I'll track down a can or two of the BG44K and try that out, as well as replace the EGR. Hopefully that will solve the problem.

I'll post results (hopefully good ones) when I go back there.

Thanks!

Alan
 
WOO HOO!

So, I replaced the EGR, ran some Redline Fuel injector cleaner (couldn't find the BG44K), and ran through a tank of gas. New numbers:

-At 15mph (1658 rpm), HC (PPM) was 115, max is 123, CO (%) was 0.60, max is 0.73, and NO (PPM) was 1012, max is 1015. Whew!
-At 25mph (1612 rpm), HC (PPM) was 60, max is 103, CO (%) was 0.38, max is 0.93, and NO (PPM) was 467, max is 875. Double Whew!

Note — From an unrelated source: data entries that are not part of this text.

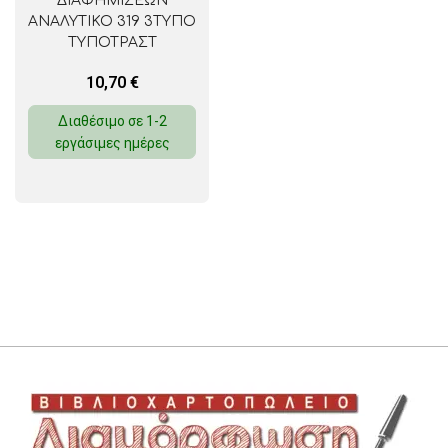
ΔΙΑΦΗΜΙΣΕΩΝ
ΑΝΑΛΥΤΙΚΟ 319 3ΤΥΠΟ
ΤΥΠΟΤΡΑΣΤ
10,70
€
Διαθέσιμο σε 1-2
εργάσιμες ημέρες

The car runs noticeably smoother at idle now, so the Redline stuff did seem to help a bit. I'm totally stoked that it passed, but I am a little concerned by the fact that some of the numbers were still pretty close to max. At 15 mph, HC's, CO, and NO were all still pretty high. Anything I should look into changing out next time?

Thanks again for all the help everyone!

Alan
 
you CA guys sure have it rough- here in IL, on '97 or newer OBD-II they just check the computer and do a VERY basic visual inspection. - pre '97 they run on the treadmill- I'm sooooo glad I don't live in California.

Recomendation for passing your next test- MOVE TO A NEW STATE

and congrats on passing the test. How long are you good for?
 
Yeah - I wish they'd do away with the damn visual - it really doesn't help anything, and what does it matter how we make the numbers, just so we make them?

I don't fully understand the "older car" logic - is it their way of making up for the low tags? Last time, the smog cost twice as much as the tags because I had to go to "Check Only." Nevermind that I seem to run cleaner than vehicles ten years newer...

Anyhow, I stayed off the dyno a few months ago. As I've said before, they're told that it's been converted to AWD, and can't go on the Dyno (like the Subarus and half of the Astro vans...) and that makes things so much simpler.

This damn Test Only crap is killing me - as far as I'm concerned, everywhere is "Test Only" simply because I don't allow anyone out here to work on my vehicles. I can't wait to leave - gotta finish school first...

Y'ask me, the entire programme should be revised - it could be so much simpler, and be more effective because of it...

Besides, I'm tired of explaining that RENIX is pre-OBD, and therefore doesn't have a MIL light. Why don't they know this? It's one of those quirks that should stand out, y'know?